If I love it, it breaks. So I'll just try to stay away, he's the only one left that I ever truly loved and haven't really genuinely fucked up.
As ridiculous and silly as it sounds, he's my shot at not fucking up, at staying away, at serving in a way that genuinely benefits him, by accepting that such service takes the form of an ear to hear about the girl who loved him, the one who comes in and does the dishes when his wife's mother dies, the one who accepts whatever he offers, even, ironically, when that offer is rejection.
And yea, I know I shouldn't feel that way about anyone besides the one who owns me. I know that. But hey, we all fucked up. The only difference is our degrees of fucked, and whether we ever admit it or not. After all, it's easier to live a lie.
In all though? Fuck...I've never felt less desirable and more fucking poisonous in my life, and I have a long history of screwed up self esteem, so that's saying something.
I talked to my sil most of the night last night. The one that those of you who have been around for a long time will remember because she was a fucking junky and we tried to save her from herself....It's been five years. She's schizophrenic as fuck and other sil said nothing.
Odd as it sounds, she was my first baby. And good fucking gods above, it hurts to hear her talking like my mother in law. off the goddamn deep end. In the most real sense of the word.
And she's sick and scared, and her/their mom's dying, and I sat there and told her that "baby I know you're scared and, and I know love hurts, and yes, I know you're like mom and not quite right, and baby I love you. Never stopped. No matter how fucking angry I was."
And I cried, because she is truly fucking broken and I miss who she was before mainlining became her life and she fell off the deep end of insanity. And I miss her babygirl...We couldn't save her either.
I feel like B pushed us off the edge into the bad side of reality, and there's no scrambling back out. Everything falls that tiny slip of chance into the worst things could be. But it's never really the worst, because there's always more fucking bad.
I'll never really truly satisfy Alpha on my own. I feel like I barely even turn him on any more, and it only works if he supplements me with fantasy. It wasn't like that before her.
She poisoned my fucking existence. And I let her. Begged him to let her even.
I used to feel magic in my veins, the earth listened back, the trees whispered to my soul, I had somehow become clean of all the unclean things that happened to me. She ended all of that. I'm not magic anymore, maybe I never was and I'm just fucking crazy. And I'll never be clean again. To the roots of my fucking soul.
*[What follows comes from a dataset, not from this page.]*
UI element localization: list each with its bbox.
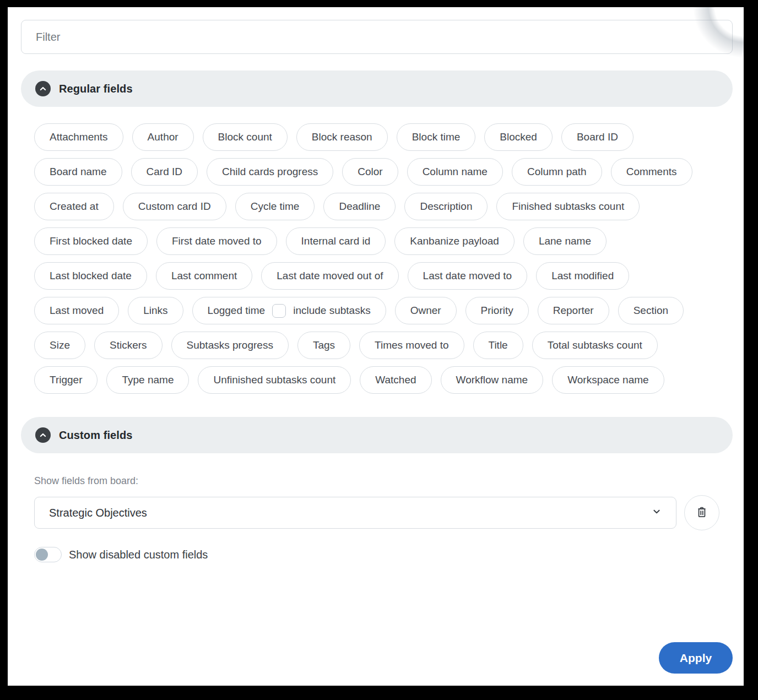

She won--my life will always be measured by before and after her. That's all she really wanted. Maybe that and because she broke us on purpose. Because we were big and beautiful and powerful, and she's a succubus. And we let her suck out and fucking destroy everything that was pure and beautiful in us.
Oh yea, and I hope my sons counselors rot in fucking hell, because my bright, well behaved kids are not the ones I would have called cps on in a city of half a million fucked up assholes.
Yea...Seems that when you fall off the bad edge of reality, it can always get worse.
Not too long ago, I was broken. At the time, I cared about not being broken. Now? I could really give a shit less as long as I can pull off being a decent parent. Which I am. Did I mention that I hope those gossiping, exaggerating, lying fucking cunts that my kids call counselors rot in hell?
You win B--Your attempts at getting him to destroy himself by destroying me have been a success. Except for the fact that I can't hate him for it. And if he decides to, I'll let him drag me through the fucking mud until I die without holding it against him. All the fucking while hoping that I have pleased in some way because that is who I fucking am whether anyone, including myself, likes it or not.